Interpol’s nine-nation meet to put pressure on China to block smuggling of wildlife articles
Nine-nation regional investigative support meeting to be held at Bhutan’s Paro.kolkata Updated: Nov 03, 2016 10:42 IST
The nine-nation regional investigative support meeting to be held at Bhutan’s Paro is set to put pressure on China to put barriers on the illegal trade of wildlife products smuggled from different South Asian and Southeast Asian countries.
China is believed to the biggest market in the region for wildlife articles smuggled from Asia, mostly through Bhutan and Nepal.
The regional investigative support meet organised by the environment crime department of Interpol is bringing countries like India, Nepal, Bangladesh, Bhutan, Vietnam, Laos, Thailand, Malaysia and Singapore on the table to discuss the strategy to curb wildlife crime.
As a follow-up meeting of Operation PAWS (Protection of Asian Wildlife Species), also organised by Interpol, the meeting at Paro would start on November 27 and would continue till December 1.

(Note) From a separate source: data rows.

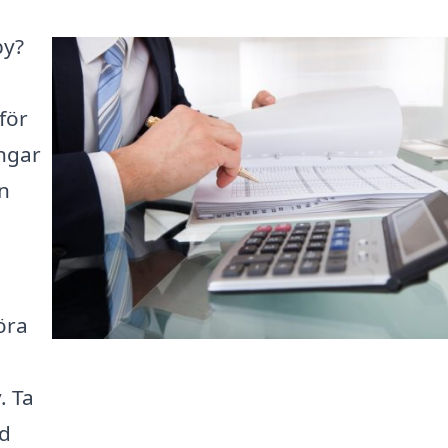
by?
för
ngar
an
öra
. Ta
ad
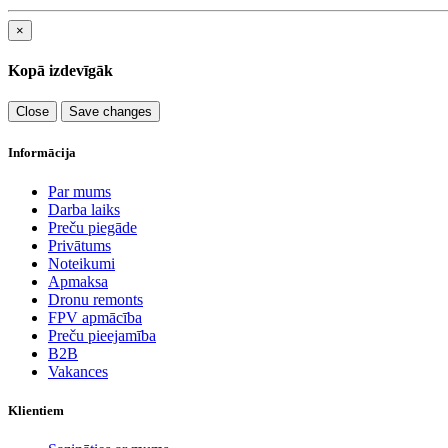
×
Kopā izdevīgāk
Close
Save changes
Informācija
Par mums
Darba laiks
Preču piegāde
Privātums
Noteikumi
Apmaksa
Dronu remonts
FPV apmācība
Preču pieejamība
B2B
Vakances
Klientiem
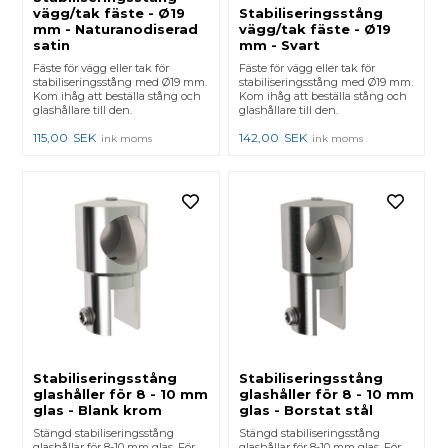
vägg/tak fäste - Ø19
Stabiliseringsstång
mm - Naturanodiserad
vägg/tak fäste - Ø19
satin
mm - Svart
Fäste för vägg eller tak för
Fäste för vägg eller tak för
stabiliseringsstång med Ø19 mm.
stabiliseringsstång med Ø19 mm.
Kom ihåg att beställa stång och
Kom ihåg att beställa stång och
glashållare till den.
glashållare till den.
115,00
SEK
142,00
SEK
ink moms
ink moms
Stabiliseringsstång
Stabiliseringsstång
glashåller för 8 - 10 mm
glashåller för 8 - 10 mm
glas - Blank krom
glas - Borstat stål
Stängd stabiliseringsstång
Stängd stabiliseringsstång
glashållar för 8-10 mm glas. För
glashållar för 8-10 mm glas. För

The meeting has come in the wake of the seizure of a large number of illegal wildlife articles including snake venom from different parts of North Bengal which has open and porous border with Bhutan.
According to Wild Life Crime Control Bureau under the Union ministry of environment and forests, the Siliguri corridor having close proximity with Nepal, Bangladesh and Bhutan has emerged as most vulnerable to the smuggling of wildlife articles. The articles are smuggled to China mostly through Bhutan and Nepal where transits are not regularised due to friendly relations with India.
Agni Mitra, regional deputy director of Wild Life Crime Control Bureau, eastern region, said, “The Paro meeting is likely to come up with operational planning to control the menace in the region.”
Of late, Interpol has given much thrust to control environmental crimes all across the globe and the regional coordination is what it feels makes the efforts to fight against the crime effective.
Though wildlife skins are mostly used in Tibet, the bones are used in preparing Chinese traditional medicines, senior forest officials said. The meeting aims to set up base of informers so that the transit of wildlife products and poaching is cut off at the ground level.
Plans are afoot to tackle and cerate pressure on China so that it puts at least some barrier on such trade, said Mitra.
The smuggling of rare species of tortoises by traders of India, Thailand, Vietnam and Malaysia through Dhaka airport is another concern for the Interpol and it wants all the regional countries to make concerted efforts.